Estimated reading time: 2-3 minutes
ROY — Our military put their lives on the line for us, pushing themselves physically, mentally and emotionally to protect our freedoms.
It is not uncommon for veterans returning to civilian life to sometimes face additional challenges.
A Roy family with military and first responder training had a litter of lab puppies and wanted to give one to a local veteran.
He got so much bigger.
Jarvie Curtis just met one of the puppies, Lima. Curtis is a Navy veteran who served four years of active duty, including three tours in Iraq.
“We’re going to have fun, huh?” he said to Lima.
She is the newest and hairiest in the family.
Look at that face! ❤️🐶😍
A family in Utah had a litter of lab puppies and wanted to give 1 to a needy nonprofit veteran as a service dog.
Fast forward, Hooper-based veteran nonprofit IGY622 matches 2 puppies to their FURever homes.
— Karah Brackin (@KB_ON_TV) May 3, 2022
“There was this vacancy. I tried to fill that void with other businesses, other animals, things like that,” Curtis said. “She’ll probably give me my money’s worth, but I’m never one to back down from a challenge.”
Lima will also be a service dog for Curtis.

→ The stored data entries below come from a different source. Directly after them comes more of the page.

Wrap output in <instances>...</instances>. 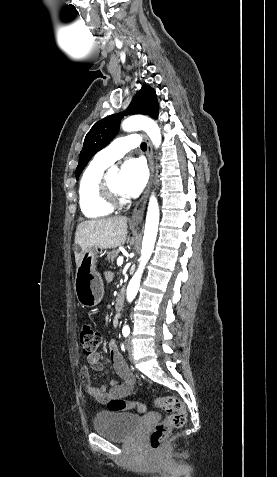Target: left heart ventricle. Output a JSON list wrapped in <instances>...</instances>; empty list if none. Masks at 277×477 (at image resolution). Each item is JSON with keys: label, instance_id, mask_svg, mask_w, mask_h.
I'll return each instance as SVG.
<instances>
[{"label": "left heart ventricle", "instance_id": "b2bd125f", "mask_svg": "<svg viewBox=\"0 0 277 477\" xmlns=\"http://www.w3.org/2000/svg\"><path fill=\"white\" fill-rule=\"evenodd\" d=\"M109 182L113 190L120 193V174L119 173H110L108 175Z\"/></svg>", "mask_w": 277, "mask_h": 477}]
</instances>
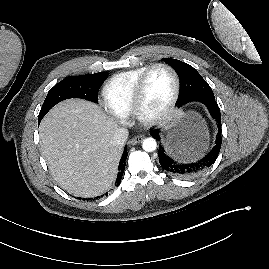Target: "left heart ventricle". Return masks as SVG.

“I’ve struggled with PTSD since my separation from the military, different coping mechanisms. I’ve been through the full spectrum that most veterans do, from self-medicating to traditional medical help,” a- he declared. “(The puppy is) just someone there to let me know it’s okay when I feel like it’s not.”
Lima and brother Tango are making 15 and 16 puppies placed with veterans or first responders through IGY6_22, a Hooper-based veteran nonprofit.
The nonprofit’s VA liaison, Shane Salmon, has a puppy of his own. He said these animals would help vets get some of their lives back.
“It was life changing to be able to go out in public again,” Salmon said.
Brian Helback is president of IGY6_22. He also has one of the dogs.
“Why did I come home and not the others?” he said a lot of vets are wondering. “And I firmly believe that after doing all of that, that’s why I came home. To help my brothers and sisters in arms and let them know they’re not alone.”
For Curtis, that vacancy he was talking about is now filled.